O lançamento no streaming é visto pela diretora “como o melhor dos mundos”. “Porque, pelo menos, o filme vai ser visto e de uma forma que está muito presente na vida das pessoas, que consomem todos os dias. Sinto que é um bom momento para as pessoas se voltarem para os nossos filmes”, comenta. Ela diz que o formato também pode ajudar, já que o futuro ainda é repleto de incertezas quando se fala no cinema nacional. “Ainda existe uma insegurança muito grande do público de ir (às salas). É difícil até para gente convocar (o público para assistir às produções)”, comenta.

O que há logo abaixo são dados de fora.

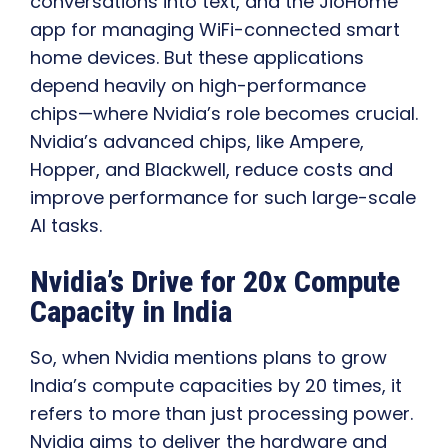
conversations into text, and the JioHome
app for managing WiFi-connected smart
home devices. But these applications
depend heavily on high-performance
chips—where Nvidia’s role becomes crucial.
Nvidia’s advanced chips, like Ampere,
Hopper, and Blackwell, reduce costs and
improve performance for such large-scale
AI tasks.
Nvidia’s Drive for 20x Compute
Capacity in India
So, when Nvidia mentions plans to grow
India’s compute capacities by 20 times, it
refers to more than just processing power.
Nvidia aims to deliver the hardware and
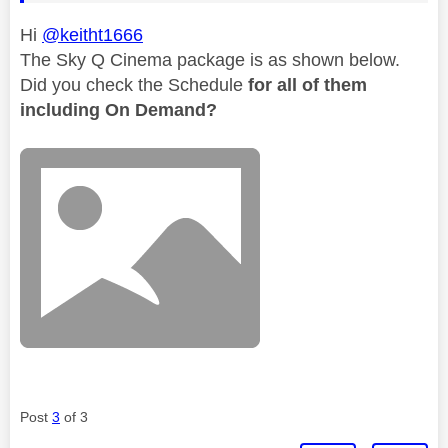
Hi
@keitht1666
The Sky Q Cinema package is as shown below.
Did you check the Schedule
for all of them
including On Demand?
Post
3
of 3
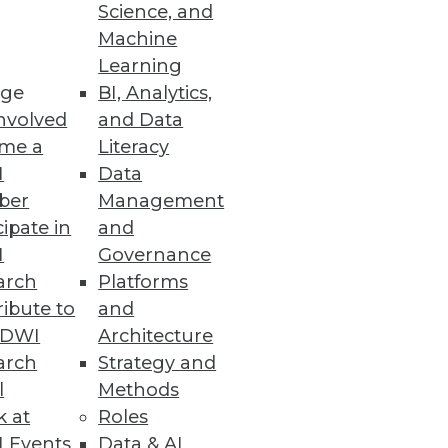
Science, and
Machine
Learning
ge
BI, Analytics,
ISOs are up against and how
nvolved
and Data
me a
Literacy
I
Data
ber
Management
cipate in
and
 Data Discovery and Protection
I
Governance
ses identify at-risk data to
arch
Platforms
ibute to
and
TDWI
Architecture
arch
Strategy and
l
Methods
perations
k at
Roles
e and storage use, and
 Events
Data & AI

O lançamento digital foi a aposta da Maria Farinha Filmes para o documentário O começo da vida 2: Lá fora, de Renata Terra, que, desde quinta-feira, está na Netflix, iTunes, Google Play, Youtube, Videocamp, Net Now, Vivo Play no Brasil, além de países como México e Estados Unidos, também no on-demand. A obra é uma continuação de O começo vida, de 2016, e mostra a relação das crianças com a natureza.

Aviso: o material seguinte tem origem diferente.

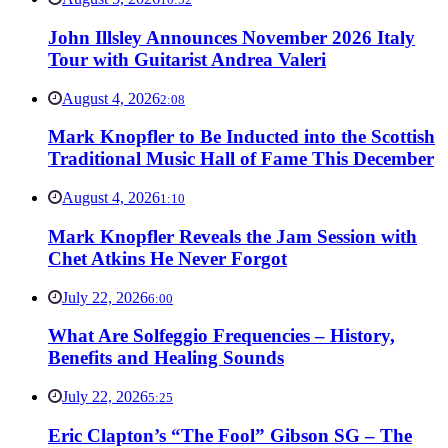
John Illsley Announces November 2026 Italy
Tour with Guitarist Andrea Valeri
August 4, 2026
2:08
Mark Knopfler to Be Inducted into the Scottish
Traditional Music Hall of Fame This December
August 4, 2026
1:10
Mark Knopfler Reveals the Jam Session with
Chet Atkins He Never Forgot
July 22, 2026
6:00
What Are Solfeggio Frequencies – History,
Benefits and Healing Sounds
July 22, 2026
5:25
Eric Clapton’s “The Fool” Gibson SG – The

“Neste ano desafiador que atravessamos, todos os nossos lançamentos foram 100% digitais. Essa realidade acabou ampliando muito a audiência e o impacto dos nossos projetos. O documentário Um crime entre nós, por exemplo, com a nossa campanha, alcançou mais de 17 milhões de pessoas nas redes sociais. Para O começo da vida 2: Lá fora, a estratégia antes da pandemia certamente incluiria os cinemas, já que nosso primeiro filme da franquia foi o documentário mais visto nos cinemas em 2016 e nada substitui a experiência coletiva da sala de cinema. Mas o foco sempre foi chegar mais longe e estamos muito felizes com o lançamento global”, explica Luana Lobo, sócia diretora da Flow, distribuidora de projetos culturais de impacto e da Maria Farinha Filmes.

Cena do filme 'O começo da vida 2: Lá fora' de Renata Terra
Cena do filme 'O começo da vida 2: Lá fora' de Renata Terra (foto: Maria Farinha Filmes/Divulgação)

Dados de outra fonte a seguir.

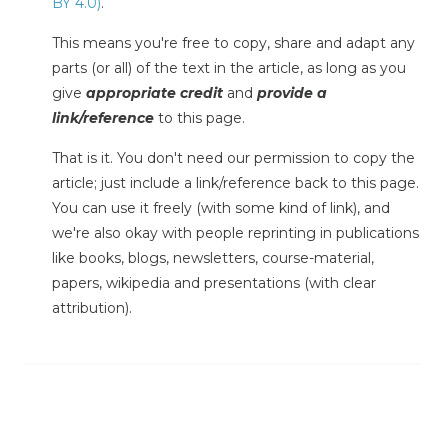
BY 4.0)
.
This means you're free to copy, share and adapt any
parts (or all) of the text in the article, as long as you
give
appropriate credit
and
provide a
link/reference
to this page.
That is it. You don't need our permission to copy the
article; just include a link/reference back to this page.
You can use it freely (with some kind of link), and
we're also okay with people reprinting in publications
like books, blogs, newsletters, course-material,
papers, wikipedia and presentations (with clear
attribution).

Apesar da boa fase, Luana Lobo não acredita que o futuro do cinema nacional seja migrar completamente para o serviço de streaming. “Durante a pandemia, o mercado se viu forçado a inovar e experimentar muito na distribuição. Acredito que levaremos muitos aprendizados coletivos deste período desafiador. Não acho que daqui pra frente todo lançamento será 100% digital, cada projeto merece um olhar individual e cuidadoso para chegar ao seu público, sem a aplicação de uma “fórmula” pronta”, completa.